Author's Note: Flashbacks are in Italic.
TRIGGER WARNING: MENTAL HEALTH; PTSD AND SELF HARM.
.54
I stared at the vast ocean before me. The full moon shining above the night sky and the ripples of water makes a sound as it hits the rocks below.
They said oceans cover around 70% of the Earth's surface. We only have explored 5% of the world's ocean, and I think it's beautiful and scary.
There's a lot more to be discovered.
When I was a kid, I thought it would be cool to be a mermaid. I can swim and travel around the world without paying a single cent, without worrying about delayed flights, being stranded, and the ocean is mine to explore. Mine to discover. Mine to love.
Most importantly, I am free.
Free from all of these pain and heartaches. I just wanted to be free. And the ocean will help me. I'm sure of it, I don't know what will happen afterward, but I'm sure it will be quick. I won't even fight it. Instead, I'll embrace the water.
It was easy to lose hope in the ocean's vastness, but at the bottom, I'll find relaxation, rest, tranquility, and peace. It's all I've ever wanted.
I stared at the water below is calm, steady, and ready to take me anytime. Without much thought, I spread my arms like a bird and raised my head to face the sky. I took a deep breath, and stared at the moon, whispered, "Give me peace."
I edged myself towards the cliff and looked down below. It should scare me, many things could go wrong, but I am not scared. I don't feel tense and anxious; rather, I am looking forward to the ocean below welcomes me.
And without much of a thought, with my arms spread like a bird, I jumped. As soon as my feet left the ground, my eyes see nothing below but 50-feet of air and a blanket of the ocean, so dark and beautiful.
I closed my eyes as I fall through the seemingly endless sky, just the air, and the view. I don't know how hard the impact will be when I hit the water, but I hope it'll be enough to give me the peace I've wanted since I got here.
"Skyla!"
I heard a voice. Maybe it was Kev's? Or Tessa's? I'm so sorry. I know you two have been doing your best to help me. To make me feel better. To make me feel okay. I'm thankful for everything they have done for me, but it's not working.
Nothing is going to fix me. I'm broken.
I can't be fixed.
I don't know how long has it been since I jumped, but it seems like it has been forever.
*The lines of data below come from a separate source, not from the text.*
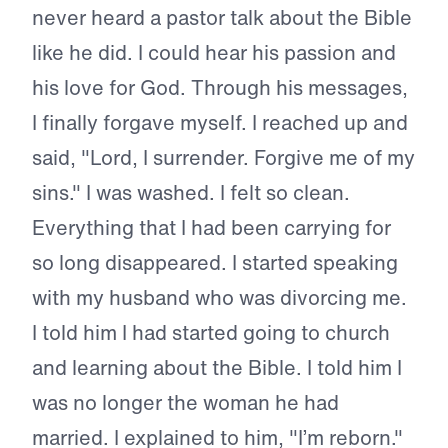
never heard a pastor talk about the Bible
like he did. I could hear his passion and
his love for God. Through his messages,
I finally forgave myself. I reached up and
said, "Lord, I surrender. Forgive me of my
sins." I was washed. I felt so clean.
Everything that I had been carrying for
so long disappeared. I started speaking
with my husband who was divorcing me.
I told him I had started going to church
and learning about the Bible. I told him I
was no longer the woman he had
married. I explained to him, "I’m reborn."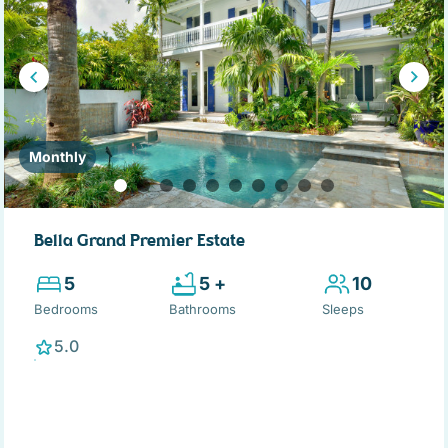
Monthly
Bella Grand Premier Estate
5
5 +
10
Bedrooms
Bathrooms
Sleeps
5.0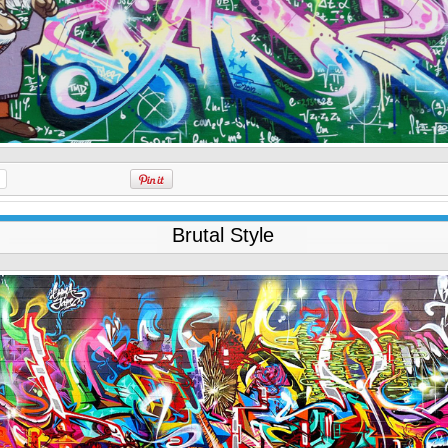
Brutal Style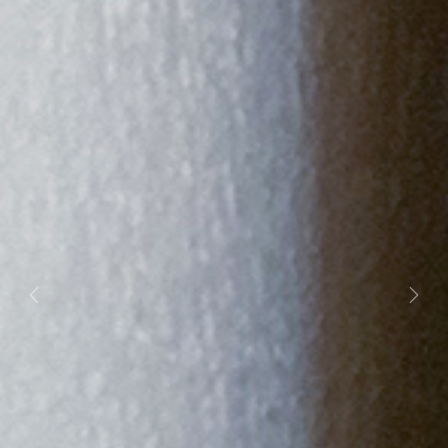
Previous
Next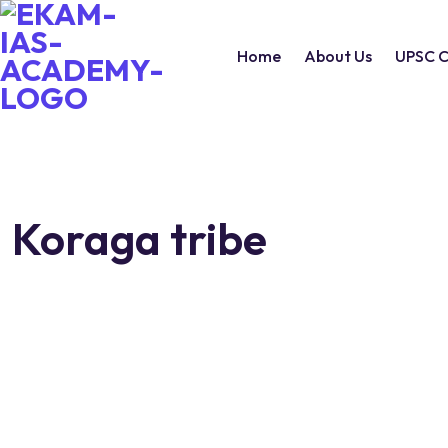
Home
About Us
UPSC C
Koraga tribe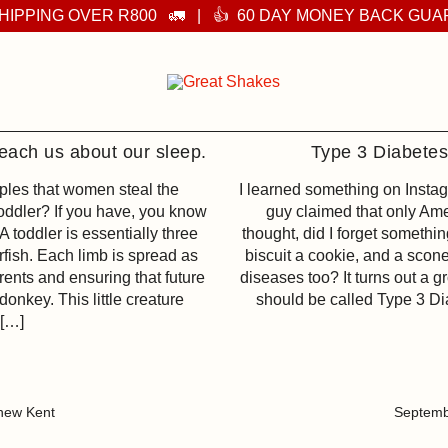
HIPPING OVER R800 🚛 | 👍 60 DAY MONEY BACK GU
Supplements you can feel
Great Shakes
each us about our sleep.
Type 3 Diabete
ples that women steal the
I learned something on Insta
toddler? If you have, you know
guy claimed that only Ame
 A toddler is essentially three
thought, did I forget somethin
arfish. Each limb is spread as
biscuit a cookie, and a scone
rents and ensuring that future
diseases too? It turns out a 
donkey. This little creature
should be called Type 3 Dia
 […]
hew Kent
Septemb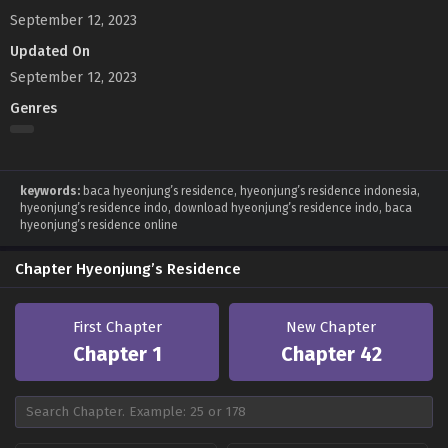
September 12, 2023
Updated On
September 12, 2023
Genres
keywords:
baca hyeonjung’s residence, hyeonjung’s residence indonesia,
hyeonjung’s residence indo, download hyeonjung’s residence indo, baca
hyeonjung’s residence online
Chapter Hyeonjung’s Residence
First Chapter
New Chapter
Chapter 1
Chapter 42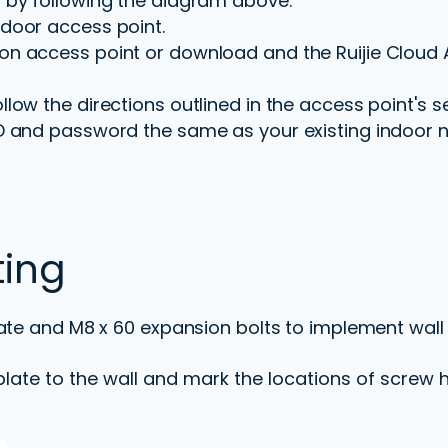
 by following the diagram above.
door access point.
n access point or download and the Ruijie Cloud 
low the directions outlined in the access point's s
D and password the same as your existing indoor 
ting
ate and M8 x 60 expansion bolts to implement wall
late to the wall and mark the locations of screw h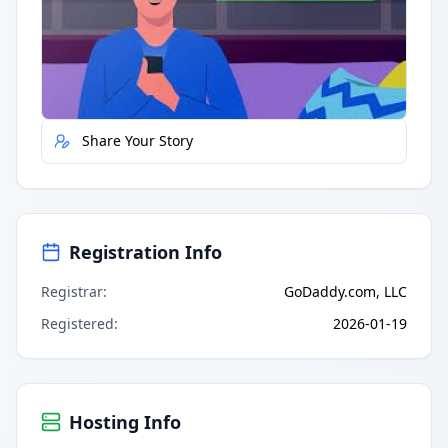
Quick Actions
Report Error
Share Your Story
Registration Info
Registrar
:
GoDaddy.com, LLC
Registered
:
2026-01-19
Hosting Info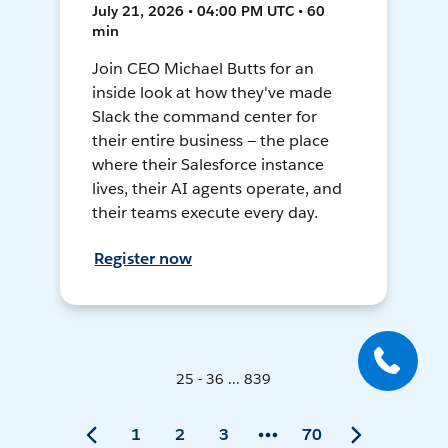
July 21, 2026 • 04:00 PM UTC • 60
min
Join CEO Michael Butts for an
inside look at how they've made
Slack the command center for
their entire business — the place
where their Salesforce instance
lives, their AI agents operate, and
their teams execute every day.
Register now
25 - 36 ... 839
1
2
3
70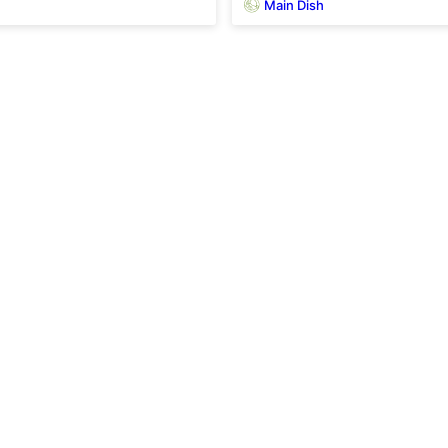
Main Dish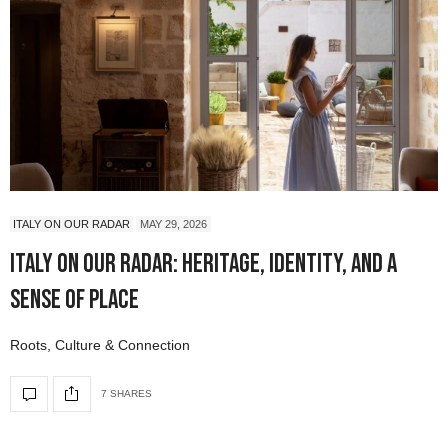
ITALY ON OUR RADAR
MAY 29, 2026
Italy On Our Radar: Heritage, Identity, and a
Sense of Place
Roots, Culture & Connection
7 SHARES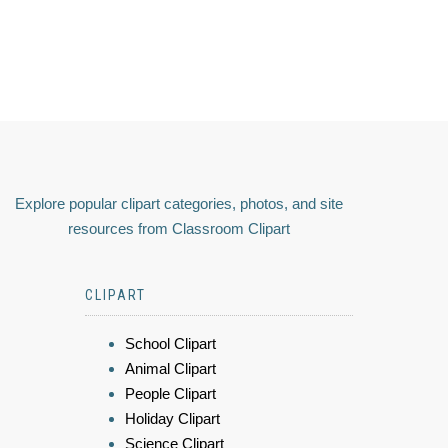
Explore popular clipart categories, photos, and site
resources from Classroom Clipart
CLIPART
School Clipart
Animal Clipart
People Clipart
Holiday Clipart
Science Clipart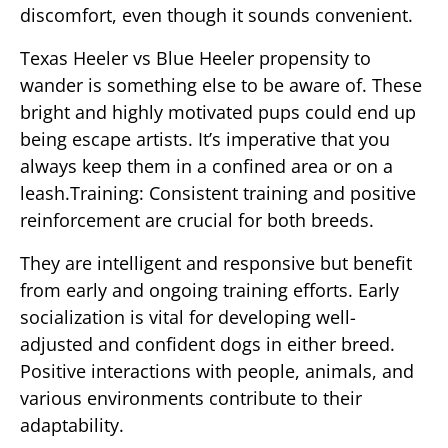
discomfort, even though it sounds convenient.
Texas Heeler vs Blue Heeler propensity to
wander is something else to be aware of. These
bright and highly motivated pups could end up
being escape artists. It’s imperative that you
always keep them in a confined area or on a
leash.Training: Consistent training and positive
reinforcement are crucial for both breeds.
They are intelligent and responsive but benefit
from early and ongoing training efforts. Early
socialization is vital for developing well-
adjusted and confident dogs in either breed.
Positive interactions with people, animals, and
various environments contribute to their
adaptability.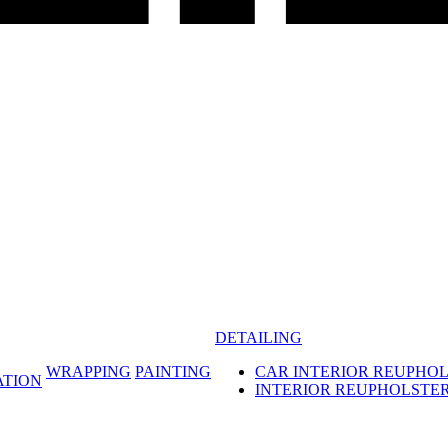
DETAILING
WRAPPING
PAINTING
CAR INTERIOR REUPHO
ATION
INTERIOR REUPHOLSTE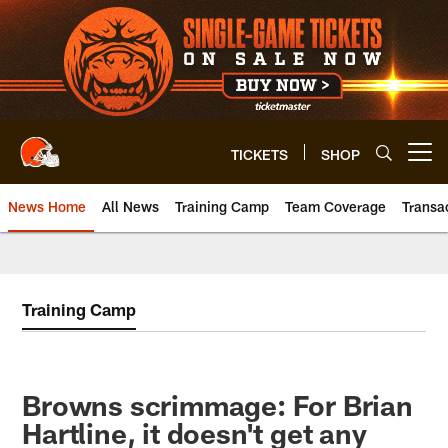
Skip
to
main
content
TICKETS
SHOP
Open menu button
News Home
All News
Training Camp
Team Coverage
Transa
Training Camp
Browns scrimmage: For Brian
Hartline, it doesn't get any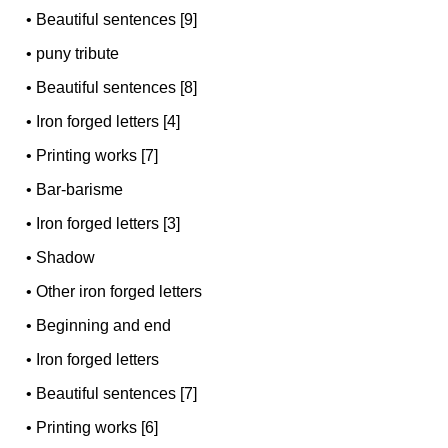
•
Beautiful sentences [9]
•
puny tribute
•
Beautiful sentences [8]
•
Iron forged letters [4]
•
Printing works [7]
•
Bar-barisme
•
Iron forged letters [3]
•
Shadow
•
Other iron forged letters
•
Beginning and end
•
Iron forged letters
•
Beautiful sentences [7]
•
Printing works [6]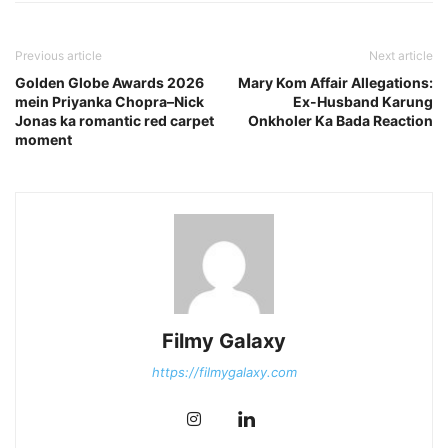
Previous article
Next article
Golden Globe Awards 2026
Mary Kom Affair Allegations:
mein Priyanka Chopra–Nick
Ex-Husband Karung
Jonas ka romantic red carpet
Onkholer Ka Bada Reaction
moment
Filmy Galaxy
https://filmygalaxy.com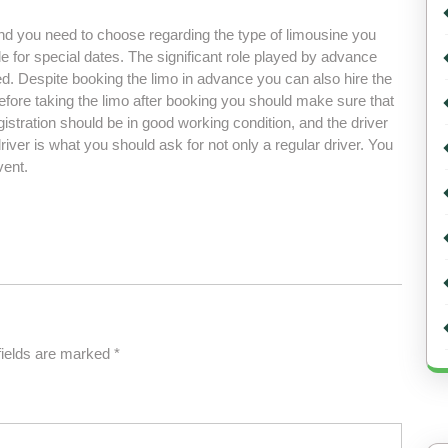
nd you need to choose regarding the type of limousine you
e for special dates. The significant role played by advance
d. Despite booking the limo in advance you can also hire the
 before taking the limo after booking you should make sure that
egistration should be in good working condition, and the driver
driver is what you should ask for not only a regular driver. You
vent.
fields are marked
*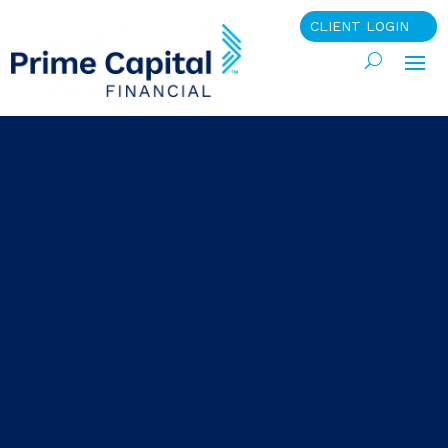
CLIENT LOGIN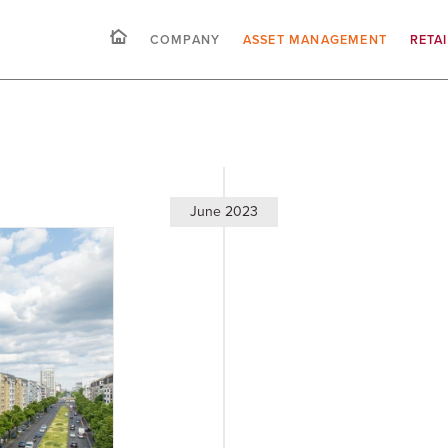
COMPANY
ASSET MANAGEMENT
RETA
June 2023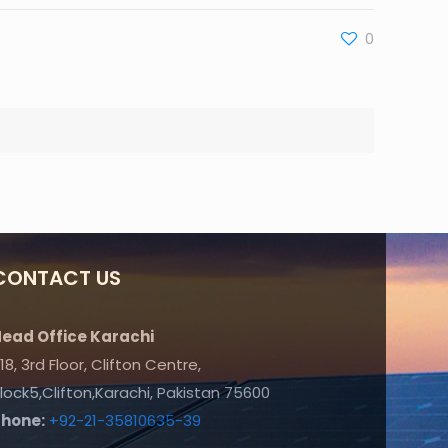
0
CONTACT US
ead Office Karachi
18, 3rd Floor, Clifton Centre,
lock5,Clifton,Karachi, Pakistan 75600
Phone:
+92-21-35810635-39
I'm still in the air, mentally counting the distance between the cliff and the water since I made my jump... and suddenly, the touch of water I've been waiting for strikes me.
When I opened my eyes, everything was dark blue. I didn't feel anything. I didn't hear anything. It was just quiet in blue. I felt the cold-ocean water enveloping me, and my body instincts woke up, and the urge to swim back the surface is robust.
My head is pounding, and my body is screaming for oxygen. In the movies, drowning is loud, splashy, and dramatic, but drowning is quiet in reality. Movements are slow, and they rarely make noises at all.
Every cell in my body wants to breathe the fresh air again, and I feel like my head is about to explode. I thought I'd be scared, but my heart and mind are surprisingly calm, serene, and tranquil.